═════ Listed records ═════

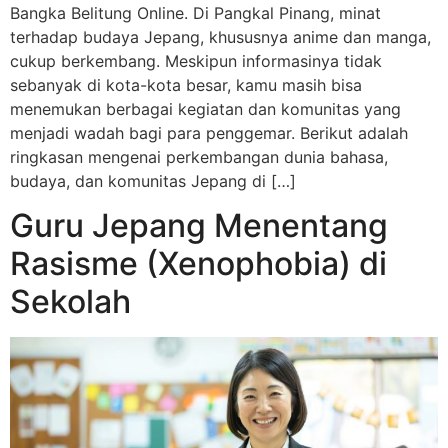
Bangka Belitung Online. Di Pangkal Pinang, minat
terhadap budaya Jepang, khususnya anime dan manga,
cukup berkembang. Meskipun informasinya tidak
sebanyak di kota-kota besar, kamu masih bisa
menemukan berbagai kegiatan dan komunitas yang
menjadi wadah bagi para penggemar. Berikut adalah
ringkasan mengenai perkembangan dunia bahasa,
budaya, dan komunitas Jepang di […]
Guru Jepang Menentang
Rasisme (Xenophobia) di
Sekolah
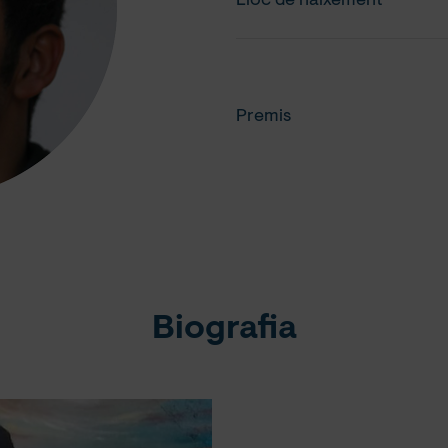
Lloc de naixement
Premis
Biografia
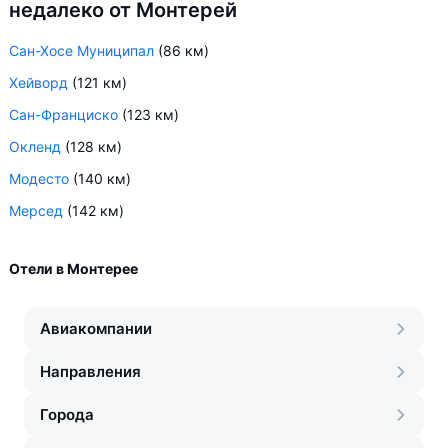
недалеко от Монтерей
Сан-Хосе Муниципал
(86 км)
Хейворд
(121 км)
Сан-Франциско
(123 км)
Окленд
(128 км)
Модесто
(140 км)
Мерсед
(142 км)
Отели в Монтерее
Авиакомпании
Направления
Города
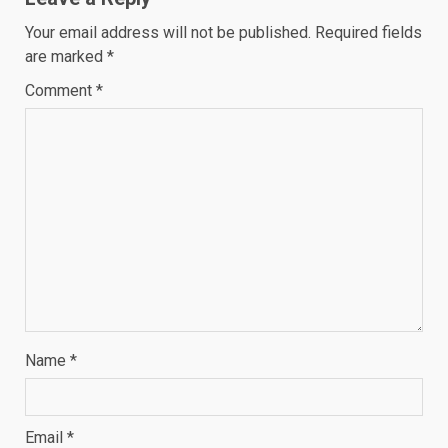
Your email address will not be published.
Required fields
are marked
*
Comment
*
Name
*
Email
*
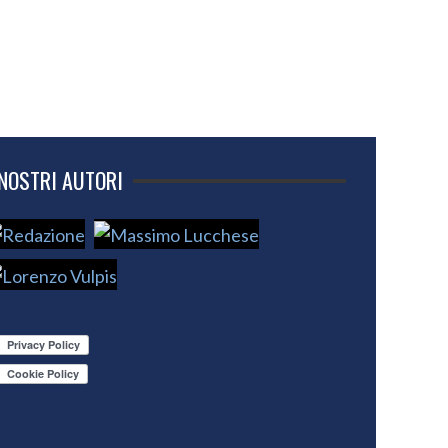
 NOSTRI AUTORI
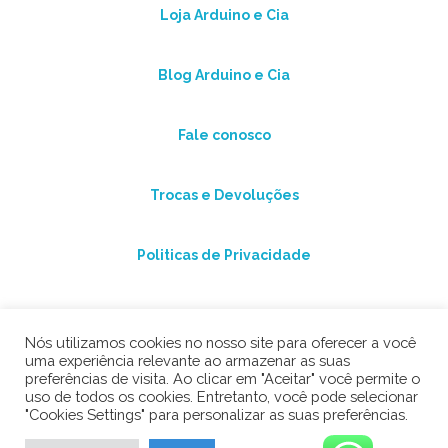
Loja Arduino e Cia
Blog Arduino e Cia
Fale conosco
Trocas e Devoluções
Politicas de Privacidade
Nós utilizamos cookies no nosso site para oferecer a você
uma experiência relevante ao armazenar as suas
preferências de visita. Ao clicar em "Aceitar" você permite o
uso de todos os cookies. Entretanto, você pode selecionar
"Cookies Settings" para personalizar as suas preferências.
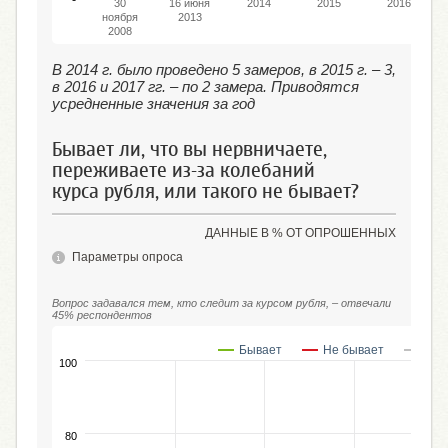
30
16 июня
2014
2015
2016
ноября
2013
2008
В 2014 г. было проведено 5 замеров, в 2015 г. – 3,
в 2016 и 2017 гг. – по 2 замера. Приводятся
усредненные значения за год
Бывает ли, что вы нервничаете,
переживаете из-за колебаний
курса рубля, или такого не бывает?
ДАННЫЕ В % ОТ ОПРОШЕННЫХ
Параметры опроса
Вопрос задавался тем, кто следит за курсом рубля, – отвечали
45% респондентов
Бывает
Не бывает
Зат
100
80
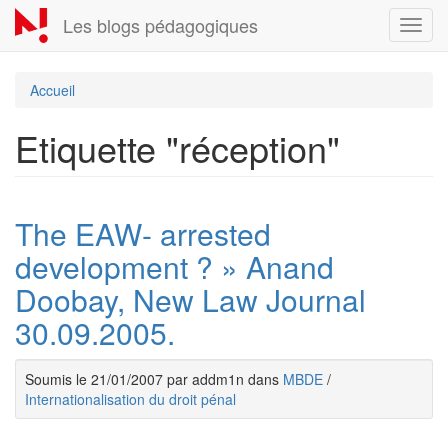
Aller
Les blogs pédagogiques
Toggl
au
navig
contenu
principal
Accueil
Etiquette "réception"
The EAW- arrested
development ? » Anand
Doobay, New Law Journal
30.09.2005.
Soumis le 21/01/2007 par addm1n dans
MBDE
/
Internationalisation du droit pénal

═════

→ About this task
Retype the whole listing exactly and leave the pictures out.

→ Problem solution
Bangka Belitung Online. Di Pangkal Pinang, minat
terhadap budaya Jepang, khususnya anime dan manga,
cukup berkembang. Meskipun informasinya tidak
sebanyak di kota-kota besar, kamu masih bisa
menemukan berbagai kegiatan dan komunitas yang
menjadi wadah bagi para penggemar. Berikut adalah
ringkasan mengenai perkembangan dunia bahasa,
budaya, dan komunitas Jepang di […]
Guru Jepang Menentang
Rasisme (Xenophobia) di
Sekolah
Lloc de naixement
Premis
Biografia
недалеко от Монтерей
Сан-Хосе Муниципал
(86 км)
Хейворд
(121 км)
Сан-Франциско
(123 км)
Окленд
(128 км)
Модесто
(140 км)
Мерсед
(142 км)
Отели в Монтерее
Авиакомпании
Направления
Города
Your email address will not be published.
Required fields
are marked
*
Comment
*
Name
*
Email
*
 NOSTRI AUTORI
Loja Arduino e Cia
Blog Arduino e Cia
Fale conosco
Trocas e Devoluções
Politicas de Privacidade
Nós utilizamos cookies no nosso site para oferecer a você
uma experiência relevante ao armazenar as suas
preferências de visita. Ao clicar em "Aceitar" você permite o
uso de todos os cookies. Entretanto, você pode selecionar
"Cookies Settings" para personalizar as suas preferências.
30
16 июня
2014
2015
2016
ноября
2013
2008
В 2014 г. было проведено 5 замеров, в 2015 г. – 3,
в 2016 и 2017 гг. – по 2 замера. Приводятся
усредненные значения за год
Бывает ли, что вы нервничаете,
переживаете из-за колебаний
курса рубля, или такого не бывает?
ДАННЫЕ В % ОТ ОПРОШЕННЫХ
Параметры опроса
Вопрос задавался тем, кто следит за курсом рубля, – отвечали
45% респондентов
Бывает
Не бывает
Зат
100
80
Aller
Les blogs pédagogiques
Toggl
au
navig
contenu
principal
Accueil
Etiquette "réception"
The EAW- arrested
development ? » Anand
Doobay, New Law Journal
30.09.2005.
Soumis le 21/01/2007 par addm1n dans
MBDE
/
Internationalisation du droit pénal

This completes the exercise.